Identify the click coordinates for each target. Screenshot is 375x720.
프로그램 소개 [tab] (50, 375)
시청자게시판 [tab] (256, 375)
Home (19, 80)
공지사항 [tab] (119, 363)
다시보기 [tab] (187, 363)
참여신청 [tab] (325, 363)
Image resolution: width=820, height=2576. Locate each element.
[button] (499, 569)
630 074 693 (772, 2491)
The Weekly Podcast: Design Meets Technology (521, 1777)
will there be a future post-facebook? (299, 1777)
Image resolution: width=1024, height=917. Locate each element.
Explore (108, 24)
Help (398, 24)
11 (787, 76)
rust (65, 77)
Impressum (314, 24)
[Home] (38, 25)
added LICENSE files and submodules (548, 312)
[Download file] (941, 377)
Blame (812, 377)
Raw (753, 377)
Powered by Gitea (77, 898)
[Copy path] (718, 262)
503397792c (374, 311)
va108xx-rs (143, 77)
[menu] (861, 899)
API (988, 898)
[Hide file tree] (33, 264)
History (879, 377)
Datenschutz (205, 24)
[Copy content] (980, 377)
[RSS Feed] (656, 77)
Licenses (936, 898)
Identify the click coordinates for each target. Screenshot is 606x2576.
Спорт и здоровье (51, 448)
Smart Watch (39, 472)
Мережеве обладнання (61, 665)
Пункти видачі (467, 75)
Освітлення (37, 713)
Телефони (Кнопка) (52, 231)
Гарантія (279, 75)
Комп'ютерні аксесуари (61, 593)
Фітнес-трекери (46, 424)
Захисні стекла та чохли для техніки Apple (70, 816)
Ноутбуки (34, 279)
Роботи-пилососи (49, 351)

• **Task brief**: Reproduce every line of the records containing the string "resolution".

• **Exercise result**:
Image resolution: width=820, height=2576. Locate each element.
Image resolution: width=1024, height=917. Locate each element.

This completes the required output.